- Artikel veröffentlicht am 17. November 2021

Das Stockholm-Syndrom bezieht sich auf einen wechselseitigen "Bindungsprozess" zwischen Entführern und Geiseln. Mit anderen Worten, es ist möglich, dass Geiseln und Entführer positive Gefühle für einander entwickeln, was den Opfern helfen würde, ihre Gefangenschaft zu "überwinden".

Warum sprechen wir vom „Stockholm-Syndrom“?

Das Konzept des „Stockholm-Syndroms“ entstand vor etwa vierzig Jahren nach einer Geiselnahme in Stockholm.

Im August 1973 beraubt ein beurlaubter Insasse, Jan-Erik Olsson, eine Bank und hält vier Angestellte als Geiseln. Am Ende der 6 Tage führten die Verhandlungen zur unversehrten Freilassung der Geiseln.

Während dieser Tage sagt der Entführer, dass seine Opfer zu Beginn der Geiselnahme sehr verängstigt waren, ihre Gefühle sich schnell änderten und die Situation für ihn fast "freundlich" wurde.

Die Geiseln weigerten sich anschließend, gegen ihren Angreifer auszusagen. Sie besuchten ihn im Gefängnis und eines der Opfer soll sogar eine romantische Beziehung zu Jan-Erik Olsson gehabt haben.

In Vincent Gallos Buffalo '66 entführt ein Ex-Sträfling eine junge Frau und es entsteht eine komplexe Beziehung zwischen ihnen.

Stockholm-Syndrom, wie funktioniert es?

Das Hauptmerkmal des Syndroms ist, dass es in einer Situation extremer Spannungen zwischen zwei Parteien auftritt.

Dies haben die Geiseln und ihre Entführer gemeinsam.
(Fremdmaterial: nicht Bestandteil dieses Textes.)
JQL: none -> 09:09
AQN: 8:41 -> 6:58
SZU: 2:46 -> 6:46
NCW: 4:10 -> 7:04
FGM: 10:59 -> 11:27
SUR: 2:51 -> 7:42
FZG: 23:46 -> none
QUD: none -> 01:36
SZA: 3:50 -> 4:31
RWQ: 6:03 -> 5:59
In der Tat ist jede der Parteien in Todesgefahr, auch wenn ihre Wege offensichtlich sehr unterschiedlich sind.

Wenn die Geiselnahme beginnt, erleben die Opfer einen äußerst starken psychischen Schock. Innerhalb von Sekunden ändert sich ihr Leben und wird plötzlich bedroht.

Plötzlich wird ihre Sicherheit in Frage gestellt und ihr Überleben kurzfristig bedroht, obwohl ihr Leben einige Minuten zuvor ganz normal war.
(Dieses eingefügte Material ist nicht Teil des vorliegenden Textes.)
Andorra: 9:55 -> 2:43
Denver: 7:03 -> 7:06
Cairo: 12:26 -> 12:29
Vorstellen. Sie verlassen Ihr Zuhause, um etwas zu posten, gehen zu Ihrer Bank ... Und plötzlich ändert sich Ihr Leben und kann jederzeit enden.

Diese Situation führt zu extremem psychischen Stress. Wenn wir starkem Stress ausgesetzt sind, können wir oft einen Zustand der Verwirrung durchmachen.

Unser Gehirn muss dann zu viele Informationen verwalten, wir werden unfähig zu reagieren, Entscheidungen zu treffen ...

Nach diesem ersten Schritt durchlaufen die Geiseln eine psychologische „Reorganisation“. Sie müssen sich dann an die neue Situation und alle neuen Daten anpassen.

Während einer Geiselnahme verlieren die Opfer alle Orientierung. Ihr Leben ist nicht nur kurzfristig bedroht, sondern sie sind auch vollständig von ihren Entführern abhängig.

Am Ende haben sie keine Autonomie mehr. Sie können ihre Zeit nicht mehr verwalten und sind für alle ihre Bedürfnisse auf ihre Peiniger angewiesen. Es ist "Dank" an ihren Henker, dass sie sich bewegen, essen, auf die Toilette gehen können ...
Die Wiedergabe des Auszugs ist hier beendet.